Pictures in the data below are not part of the copy; transcribe everything else exactly.

○ ○ ○ ○ ○

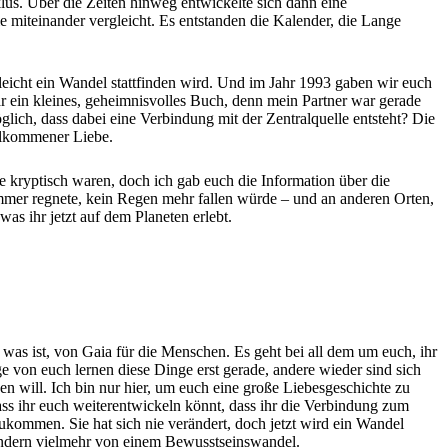
us. Über die Zeiten hinweg entwickelte sich dann eine
ie miteinander vergleicht. Es entstanden die Kalender, die Lange
eicht ein Wandel stattfinden wird. Und im Jahr 1993 gaben wir euch
r ein kleines, geheimnisvolles Buch, denn mein Partner war gerade
ich, dass dabei eine Verbindung mit der Zentralquelle entsteht? Die
ollkommener Liebe.
e kryptisch waren, doch ich gab euch die Information über die
mmer regnete, kein Regen mehr fallen würde – und an anderen Orten,
s ihr jetzt auf dem Planeten erlebt.
m was ist, von Gaia für die Menschen. Es geht bei all dem um euch, ihr
nige von euch lernen diese Dinge erst gerade, andere wieder sind sich
n will. Ich bin nur hier, um euch eine große Liebesgeschichte zu
dass ihr euch weiterentwickeln könnt, dass ihr die Verbindung zum
ukommen. Sie hat sich nie verändert, doch jetzt wird ein Wandel
sondern vielmehr von einem Bewusstseinswandel.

○ ○ ○ ○ ○

(Response to this task):
us. Über die Zeiten hinweg entwickelte sich dann eine
ie miteinander vergleicht. Es entstanden die Kalender, die Lange
eicht ein Wandel stattfinden wird. Und im Jahr 1993 gaben wir euch
r ein kleines, geheimnisvolles Buch, denn mein Partner war gerade
ich, dass dabei eine Verbindung mit der Zentralquelle entsteht? Die
ollkommener Liebe.
e kryptisch waren, doch ich gab euch die Information über die
mmer regnete, kein Regen mehr fallen würde – und an anderen Orten,
s ihr jetzt auf dem Planeten erlebt.
m was ist, von Gaia für die Menschen. Es geht bei all dem um euch, ihr
nige von euch lernen diese Dinge erst gerade, andere wieder sind sich
n will. Ich bin nur hier, um euch eine große Liebesgeschichte zu
dass ihr euch weiterentwickeln könnt, dass ihr die Verbindung zum
ukommen. Sie hat sich nie verändert, doch jetzt wird ein Wandel
sondern vielmehr von einem Bewusstseinswandel.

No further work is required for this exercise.